Libya is committed to working with friends and allies as a partner for peace and security and to promote progress and prosperity with its neighbors and in the broader region.
Strong Diplomatic Relationship
The United States has strong diplomatic relations with Libya and supports Libya’s transition to democracy. Click here for more information on U.S.-Libyan relations.
Libya's membership in International &Regional organizations
Libya is a member of the United nations (UN ), Arab League ( AL ), African Union ( A U ), The Arab Maghreb Union ( UMA ), the Non-aligned movement, community of Sahel - Sahara ( CEN-SAD ), Organization of Islamic Cooperation ( OIC ), The 5+5 Dialogue, and many other international organizations such as (OPEC), (OHCHR), ( ILO), ( WHO ), (UNESCO), (ITU) , (ICJ ) , ( FAO), ( ALESCO), etc
Libya joined OPEC in 1962 and, apart from petroleum, Libya’s other natural resources are natural gas and gypsum.
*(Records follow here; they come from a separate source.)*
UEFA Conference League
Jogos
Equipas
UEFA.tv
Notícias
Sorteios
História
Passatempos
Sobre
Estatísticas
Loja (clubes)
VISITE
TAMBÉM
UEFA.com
The sale of crude oil has given Libya one of the highest nominal per capita GDPs in Africa. The Libyan economy depends primarily on the oil sector, which represents about 69 percent of export earnings. Oil reserves in Libya are the largest in Africa and among the ten largest globally, with an estimated 46.4 billion barrels. Moreover, the oil and gas sector accounts for about 60 percent of Libya's total GDP. However, Libya’s sales of oil and natural gas collapsed during the 2011 revolution, rebounded in 2012 and 2013, and fell again in late 2013 and throughout 2014 due to unrest at Libyan oil ports. Oil production jumped again toward the end of 2019 to reach its normal level of 1.3 million barrels per day.
Despite the lengthy conflict in Libya with its heavy toll on the Libyan economy and the wellbeing of the population, many experts still believe that once conditions improve, Libya has an immense potential to develop its untapped resources and to become once again a prosperous country.
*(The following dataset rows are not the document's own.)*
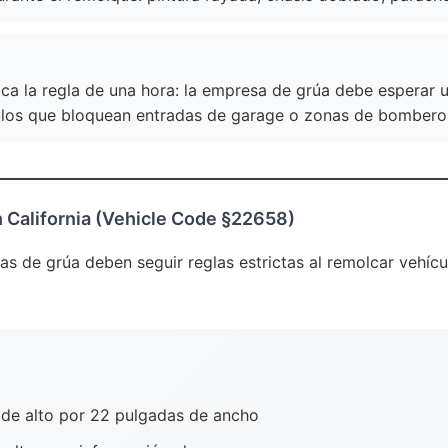
ca la regla de una hora: la empresa de grúa debe esperar u
ulos que bloquean entradas de garage o zonas de bombero
 California (Vehicle Code §22658)
as de grúa deben seguir reglas estrictas al remolcar vehí
de alto por 22 pulgadas de ancho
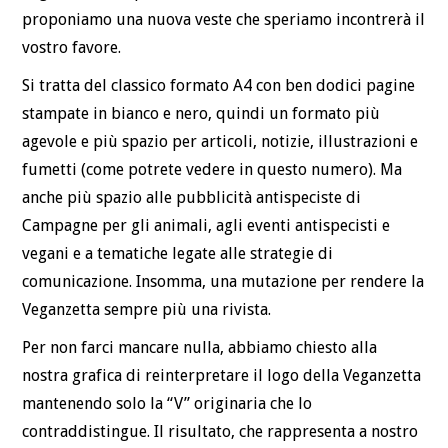
proponiamo una nuova veste che speriamo incontrerà il
vostro favore.
Si tratta del classico formato A4 con ben dodici pagine
stampate in bianco e nero, quindi un formato più
agevole e più spazio per articoli, notizie, illustrazioni e
fumetti (come potrete vedere in questo numero). Ma
anche più spazio alle pubblicità antispeciste di
Campagne per gli animali, agli eventi antispecisti e
vegani e a tematiche legate alle strategie di
comunicazione. Insomma, una mutazione per rendere la
Veganzetta sempre più una rivista.
Per non farci mancare nulla, abbiamo chiesto alla
nostra grafica di reinterpretare il logo della Veganzetta
mantenendo solo la “V” originaria che lo
contraddistingue. Il risultato, che rappresenta a nostro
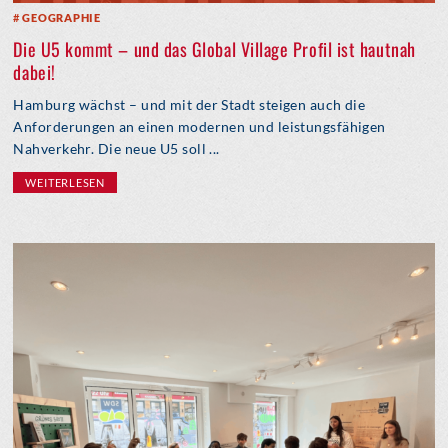
GEOGRAPHIE
Die U5 kommt – und das Global Village Profil ist hautnah
dabei!
Hamburg wächst – und mit der Stadt steigen auch die
Anforderungen an einen modernen und leistungsfähigen
Nahverkehr. Die neue U5 soll ...
WEITERLESEN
At the beginning of 2019, the World Bank Group announced a new strategy of support for Libya focused on restoring key services to Libyan citizens and promoting economic recovery as a critical contribution to the ongoing peace process.
One of the main goals of this strategy is to accelerate economic recovery by helping build the capacity of the government to manage public funds, while developing the private and financial sectors, the second part of this strategy aims to promote transparency, accountability and inclusion in the government decision-making and service delivery.